[SUPPLIED RECORDS — start]

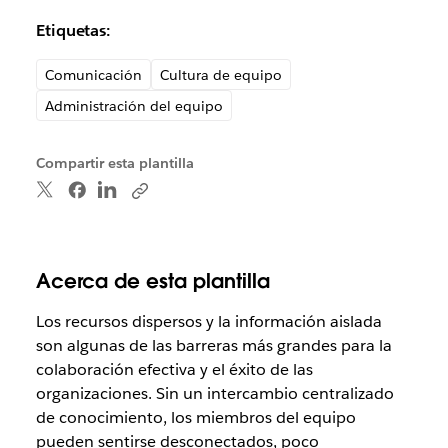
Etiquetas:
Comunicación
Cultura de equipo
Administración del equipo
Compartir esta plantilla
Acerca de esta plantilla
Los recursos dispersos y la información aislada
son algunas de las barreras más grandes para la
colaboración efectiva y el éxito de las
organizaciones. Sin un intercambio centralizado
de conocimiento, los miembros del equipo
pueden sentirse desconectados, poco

[SUPPLIED RECORDS — finish]
[SUPPLIED RECORDS — start]

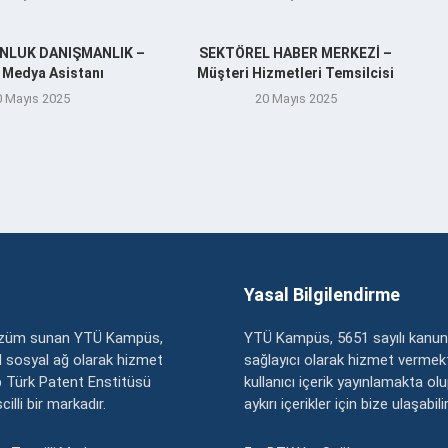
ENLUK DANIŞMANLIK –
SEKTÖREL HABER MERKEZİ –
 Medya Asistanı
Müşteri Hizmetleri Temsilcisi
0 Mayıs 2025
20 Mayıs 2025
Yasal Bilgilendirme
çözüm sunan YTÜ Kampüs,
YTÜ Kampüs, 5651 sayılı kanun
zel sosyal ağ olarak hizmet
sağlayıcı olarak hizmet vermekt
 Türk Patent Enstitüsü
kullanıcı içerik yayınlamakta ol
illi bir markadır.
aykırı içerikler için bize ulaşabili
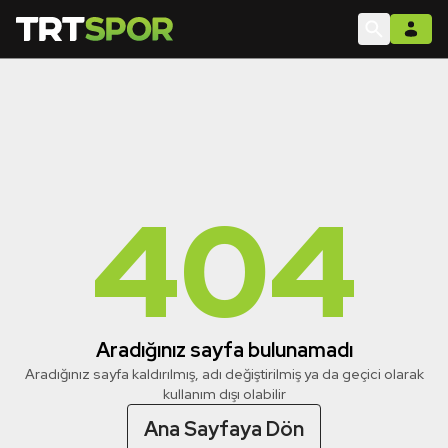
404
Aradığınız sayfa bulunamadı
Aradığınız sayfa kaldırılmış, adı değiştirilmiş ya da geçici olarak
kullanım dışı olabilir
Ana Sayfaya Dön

[SUPPLIED RECORDS — finish]

:: WHAT IS EXPECTED ::
Copy all lines from the material that contain "equipo".

:: WRITTEN SOLUTION ::
Cultura de equipo
Administración del equipo
de conocimiento, los miembros del equipo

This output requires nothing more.